The journey here was a haze of unreality. He had spent the entire time peering around himself in disbelief. It could not really be happening. Reality was divorced from the evidence of his senses.

He sat back into the seat and took a deep breath as the sensopadding rippled calmingly around him. His mind refused to operate properly. Only fragments of the journey were registering. He’d been in a dream. It was a wonder that he had got here at all. He had vague recollections of boarding the ship and then the jump. Somehow the surge had only barely registered at all. Who could believe that? He had burned through the colour shifts with all the interest of a veteran traveller or some spoilt rich kid to whom hyperspace was a regular event. Instead of being astounded by the brilliance he had just wanted it to end; to arrive. His mind had not been there at all. Even the re-entry was just a dream that washed over him. It was almost forgotten. It meant nothing. His mind was already ahead of him, dancing at his destination. In his head he was already there. This entire journey, no matter how amazing, had been no more than a necessary nuisance to be endured. The terminal had been awash with a multitude of beings as aliens mingled with humans and he allowed himself to be wafted along with the flood of the crowd. They were borne along on a babbling sea of excitement that engulfed them all.

It was as if he only really awoke when he entered the arena. He stood for a minute open-mouthed as the crowd washed past him, boggling at the immensity of it. He was here. He really was. Only then did he dare to let himself believe. He allowed himself to look around as he was checked by an automated usher, conveyed and deposited into his allocated seat. All the while he had been in a trance.

As he came to, excitement welled up inside him as he accepted that he was actually here. He had made it. He bounced to his feet and found himself jumping up and down madly waving to the various groups of friends in his immediate vicinity, the same friends he had not even registered on his journey here.

After a while he had calmed down sufficiently to settle back down into his seat. He could barely contain himself. There were still hours to wait.

A sun was up casting hard sharp shadows. The sky glowed with a deep violet blue bathing the audience with its soft gleam. It would be nightfall before anything happened. He forced himself to calm down. His body would surely give out if it continued at this pitch. He did not want to burn out before it even started.

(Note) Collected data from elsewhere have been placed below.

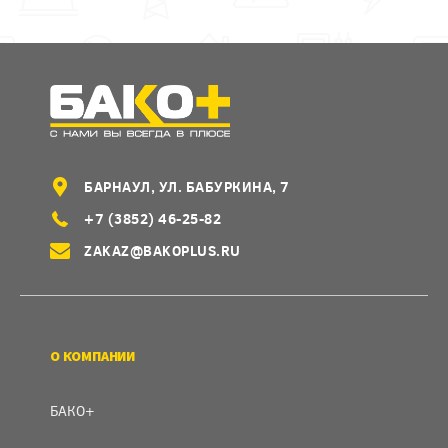
БАРНАУЛ, УЛ. БАБУРКИНА, 7
+7 (3852) 46-25-82
ZAKAZ@BAKOPLUS.RU
О КОМПАНИИ
БАКО+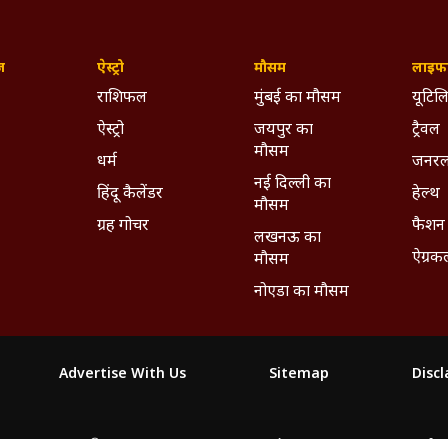
ज़
ऐस्ट्रो
मौसम
लाइफस
राशिफल
मुंबई का मौसम
यूटिलि
ऐस्ट्रो
जयपुर का
ट्रैवल
मौसम
धर्म
जनरल
नई दिल्ली का
हिंदू कैलेंडर
हेल्थ
मौसम
ग्रह गोचर
फैशन
लखनऊ का
ऐग्रक
मौसम
नोएडा का मौसम
Advertise With Us
Sitemap
Disc
माझा
ABP અસ્મિતા
ABP Ganga
ABP ਸਾਂਝਾ
ABP நாடு
ABP దేశ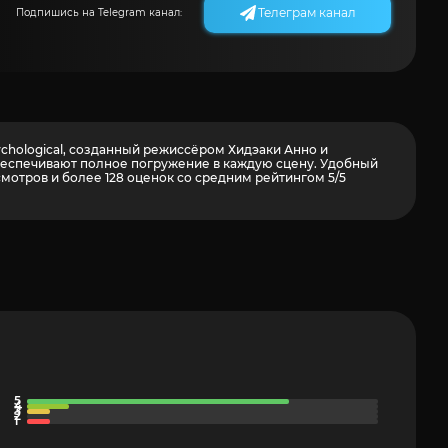
Телеграм канал
Подпишись на Telegram канал:
sychological, созданный режиссёром Хидэаки Анно и
обеспечивают полное погружение в каждую сцену. Удобный
осмотров и более
128
оценок со средним рейтингом 5/5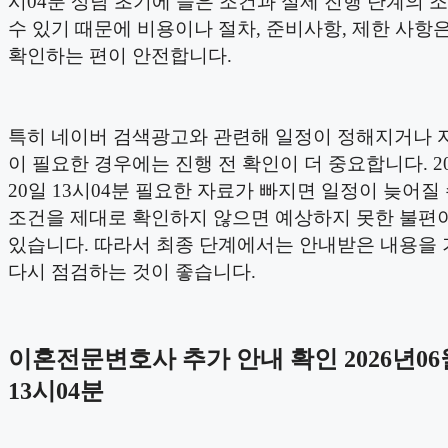
시04분 상담 초기에 들은 조건과 실제 진행 단계의 
수 있기 때문에 비용이나 절차, 준비사항, 제한 사항은
확인하는 편이 안전합니다.
특히 네이버 검색광고와 관련해 일정이 정해지거나 
이 필요한 경우에는 진행 전 확인이 더 중요합니다. 20
20일 13시04분 필요한 자료가 빠지면 일정이 늦어질 
조건을 제대로 확인하지 않으면 예상하지 못한 불편이
있습니다. 따라서 최종 단계에서는 안내받은 내용을
다시 점검하는 것이 좋습니다.
이혼전문변호사 추가 안내 확인 2026년06
13시04분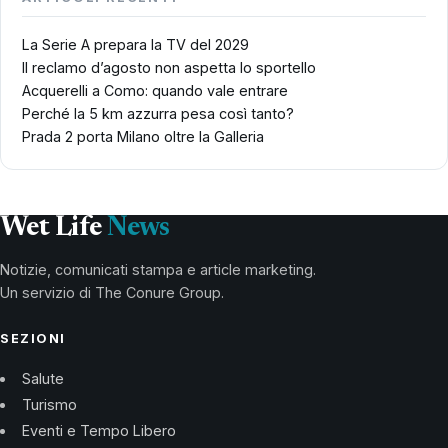
La Serie A prepara la TV del 2029
Il reclamo d’agosto non aspetta lo sportello
Acquerelli a Como: quando vale entrare
Perché la 5 km azzurra pesa così tanto?
Prada 2 porta Milano oltre la Galleria
Wet Life
News
Notizie, comunicati stampa e article marketing.
Un servizio di The Conure Group.
SEZIONI
Salute
Turismo
Eventi e Tempo Libero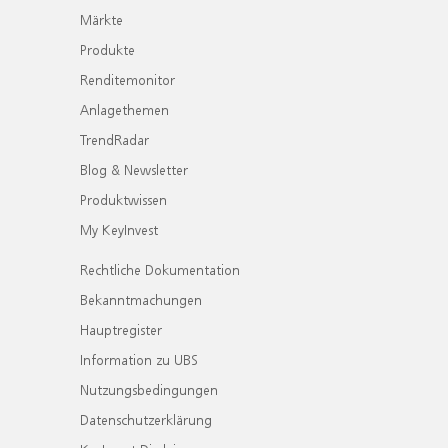
Märkte
Produkte
Renditemonitor
Anlagethemen
TrendRadar
Blog & Newsletter
Produktwissen
My KeyInvest
Rechtliche Dokumentation
Bekanntmachungen
Hauptregister
Information zu UBS
Nutzungsbedingungen
Datenschutzerklärung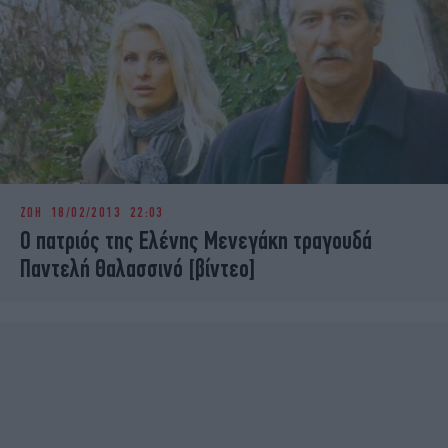
ΖΩΗ
18/02/2013 22:03
Ο πατριός της Ελένης Μενεγάκη τραγουδά
Παντελή Θαλασσινό [βίντεο]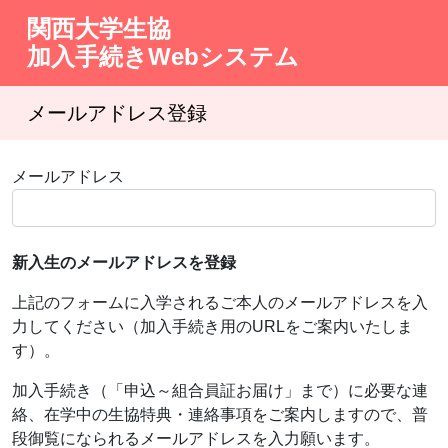
関西大学生協
加入手続きWebシステム
メールアドレス登録
メールアドレス
新入生のメールアドレスを登録
上記のフォームに入学されるご本人のメールアドレスを入
力してください（加入手続き用のURLをご案内いたしま
す）。
加入手続き（「申込～組合員証お届け」まで）に必要な連
絡、在学中の生協特典・連絡事項をご案内しますので、普
段御覧になられるメールアドレスを入力願います。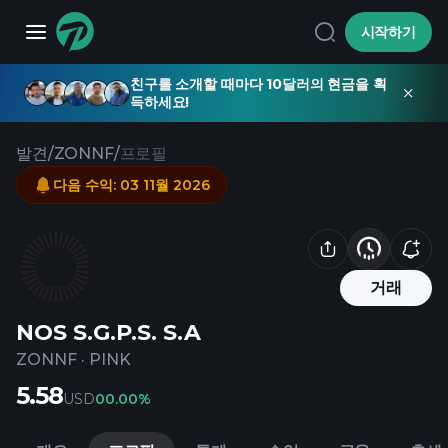
시작하기
친구를 소개할 때마다 10달러의 현금을 획
득하세요!
발견
/
ZONNF
/
프로필
다음 수익
:
03 11월 2026
거래
NOS S.G.P.S. S.A
ZONNF
·
PINK
5.58
USD
0
0.00%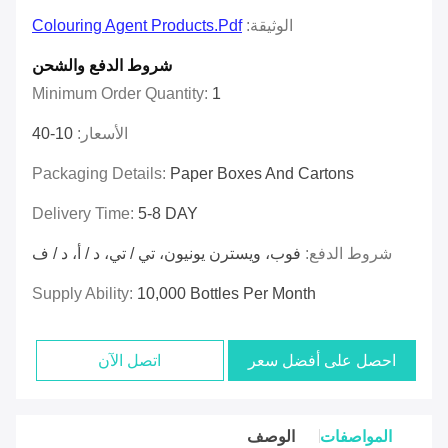
الوثيقة:
Colouring Agent Products.pdf
شروط الدفع والشحن
Minimum Order Quantity:
1
الأسعار:
10-40
Packaging Details:
Paper Boxes And Cartons
Delivery Time:
5-8 DAY
شروط الدفع:
فوب، ويسترن يونيون، تي / تي، د / أ، د / ف
Supply Ability:
10,000 Bottles Per Month
احصل على أفضل سعر
اتصل الآن
المواصفات
الوصف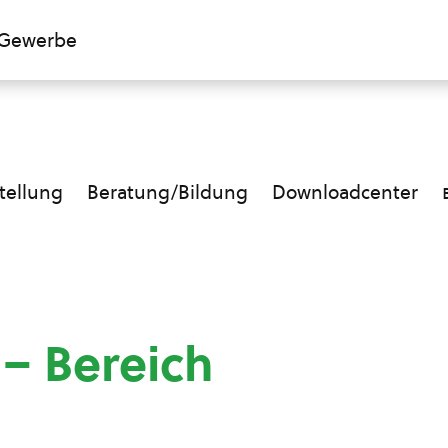
Gewerbe
ellung
Beratung/Bildung
Downloadcenter
 – Bereich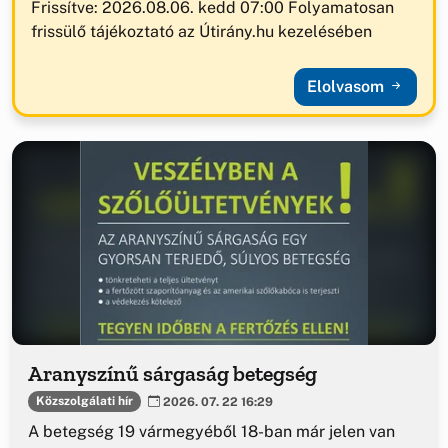
Frissítve: 2026.08.06. kedd 07:00 Folyamatosan
frissülő tájékoztató az Útirány.hu kezelésében
Elolvasom
Aranyszínű sárgaság betegség
Közszolgálati hír
2026. 07. 22 16:29
A betegség 19 vármegyéből 18-ban már jelen van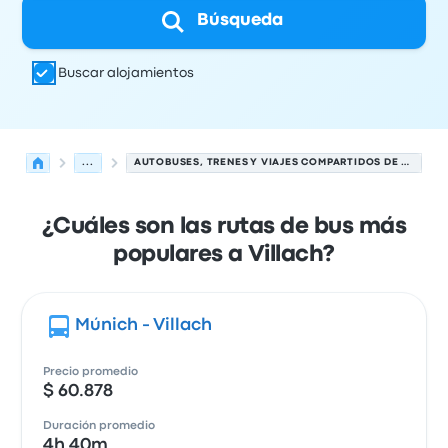
Búsqueda
Buscar alojamientos
...
AUTOBUSES, TRENES Y VIAJES COMPARTIDOS DE VILLACH
¿Cuáles son las rutas de bus más
populares a Villach?
Múnich - Villach
Precio promedio
$ 60.878
Duración promedio
4h 40m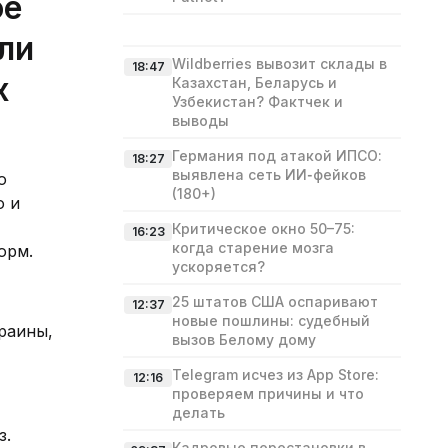
ое
или
Wildberries вывозит склады в
18:47
х
Казахстан, Беларусь и
Узбекистан? Фактчек и
выводы
Германия под атакой ИПСО:
18:27
выявлена сеть ИИ‑фейков
о
(180+)
ю и
Критическое окно 50–75:
16:23
когда старение мозга
орм.
ускоряется?
25 штатов США оспаривают
12:37
новые пошлины: судебный
раины,
вызов Белому дому
Telegram исчез из App Store:
12:16
проверяем причины и что
делать
з.
Кадровые перестановки в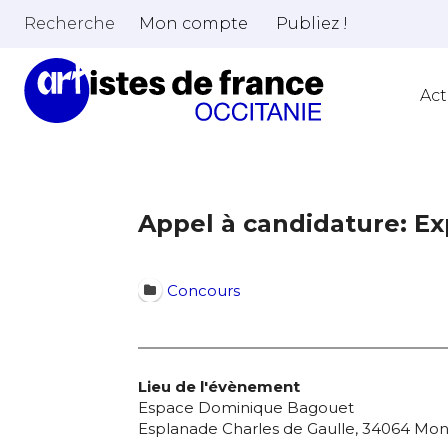
Recherche
Mon compte
Publiez !
Act
Appel à candidature: Exp
Concours
Lieu de l'évènement
Espace Dominique Bagouet
Esplanade Charles de Gaulle, 34064 Mont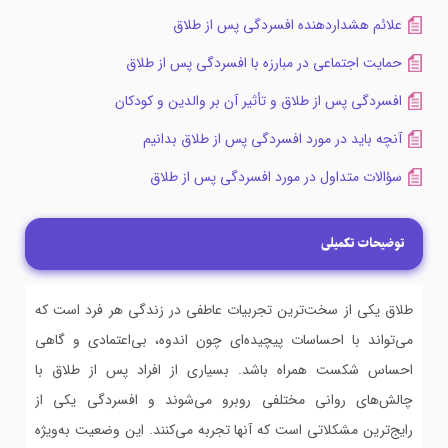
علائم هشداردهنده افسردگی پس از طلاق
حمایت اجتماعی در مبارزه با افسردگی پس از طلاق
افسردگی پس از طلاق و تأثیر آن بر والدین و کودکان
آنچه باید در مورد افسردگی پس از طلاق بدانیم
سؤالات متداول در مورد افسردگی پس از طلاق
توضیحات تکمیلی
طلاق یکی از سخت‌ترین تجربیات عاطفی در زندگی هر فرد است که
می‌تواند با احساسات پیچیده‌ای چون اندوه، بی‌اعتمادی و گاهی
احساس شکست همراه باشد. بسیاری از افراد پس از طلاق با
چالش‌های روانی مختلفی روبرو می‌شوند و افسردگی یکی از
رایج‌ترین مشکلاتی است که آنها تجربه می‌کنند. این وضعیت به‌ویژه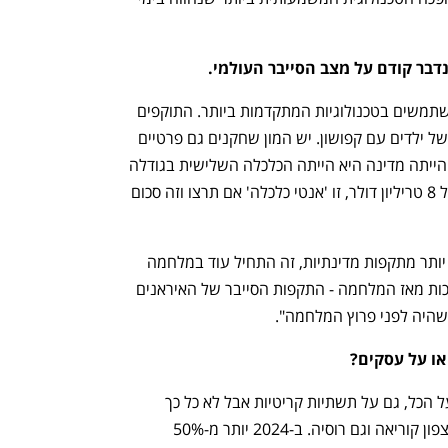
נדבר קודם על מצב הסייבר העולמי.
מיכל: "גופי הסייבר כל הזמן מתפתחים ומשתמשים בטכנולוגיות המתקדמות ביותר. התוקפים 
הם ארגונים גדולים ואלה כבר לא חבורות של ילדים עם קפושון. יש המון שחקנים גם פרטיים 
וגם ברמות המדינות. אם תעשיית הסייבר הייתה מדינה היא הייתה הכלכלה השלישית בגודלה 
בעולם, רק אחרי ארה״ב וסין. עם נזקים של 8 טריליון דולר, זו 'אנטי כלכלה' אם תרצו וזה סכום 
"חשוב לציין גם כי בשנה האחרונה רואים יותר מתקפות מדינתיות, זה התחיל עוד במלחמה 
באוקראינה וגם בישראל רואים את ההשלכות מאז המלחמה - התקפות הסייבר של האיראנים 
שהיה לפני פרוץ המלחמה".
או על עסקים?
מיכל: ״התוקפים מצידם מנסים התקפות על הכל, גם על תשתיות קריטיות אבל לא כל כך 
מצליחים. וזו לא רק איראן גם הסינים, גם צפון קוריאה וגם רוסיה. ב-2024 יותר מ-50% 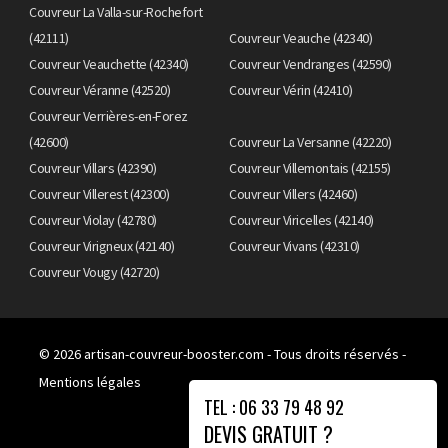
Couvreur La Valla-sur-Rochefort
(42111)
Couvreur Veauche (42340)
Couvreur Veauchette (42340)
Couvreur Vendranges (42590)
Couvreur Véranne (42520)
Couvreur Vérin (42410)
Couvreur Verrières-en-Forez
(42600)
Couvreur La Versanne (42220)
Couvreur Villars (42390)
Couvreur Villemontais (42155)
Couvreur Villerest (42300)
Couvreur Villers (42460)
Couvreur Violay (42780)
Couvreur Viricelles (42140)
Couvreur Virigneux (42140)
Couvreur Vivans (42310)
Couvreur Vougy (42720)
© 2026
artisan-couvreur-booster.com
- Tous droits réservés -
Mentions légales
TEL : 06 33 79 48 92
DEVIS GRATUIT ?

The sun set below the curved horizon leaving a crystal clear void sprinkled with a billion stars like fine salt on black obsidian. They hung like a pall of smoke over the crowd. There were no gaps between the specks just differences of intensity. It was so clear that one could imagine there was no air or Plexiglas between them. It made him aware that this was a moon; no planet could possibly have created such clarity.

Hilan decided it was time to drop his tablet of Amaz.